┌──

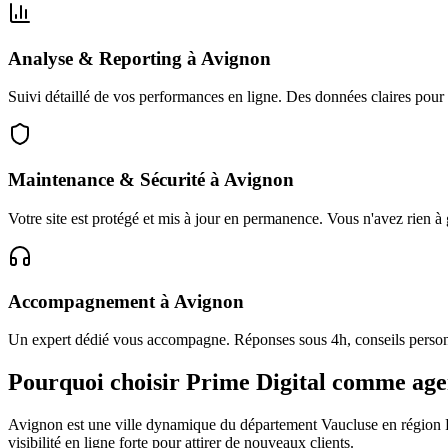
Analyse & Reporting
à
Avignon
Suivi détaillé de vos performances en ligne. Des données claires pour
Maintenance & Sécurité
à
Avignon
Votre site est protégé et mis à jour en permanence. Vous n'avez rien à 
Accompagnement
à
Avignon
Un expert dédié vous accompagne. Réponses sous 4h, conseils personn
Pourquoi choisir Prime Digital comme ag
Avignon
est une ville dynamique du département
Vaucluse
en région
visibilité en ligne forte pour attirer de nouveaux clients.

└──

* [What the task asks] In your copy, include every record word for word but no pictures.

* [Answer section]
Analyse & Reporting
à
Avignon
Suivi détaillé de vos performances en ligne. Des données claires pour
Maintenance & Sécurité
à
Avignon
Votre site est protégé et mis à jour en permanence. Vous n'avez rien à 
Accompagnement
à
Avignon
Un expert dédié vous accompagne. Réponses sous 4h, conseils personn
Pourquoi choisir Prime Digital comme ag
Avignon
est une ville dynamique du département
Vaucluse
en région
visibilité en ligne forte pour attirer de nouveaux clients.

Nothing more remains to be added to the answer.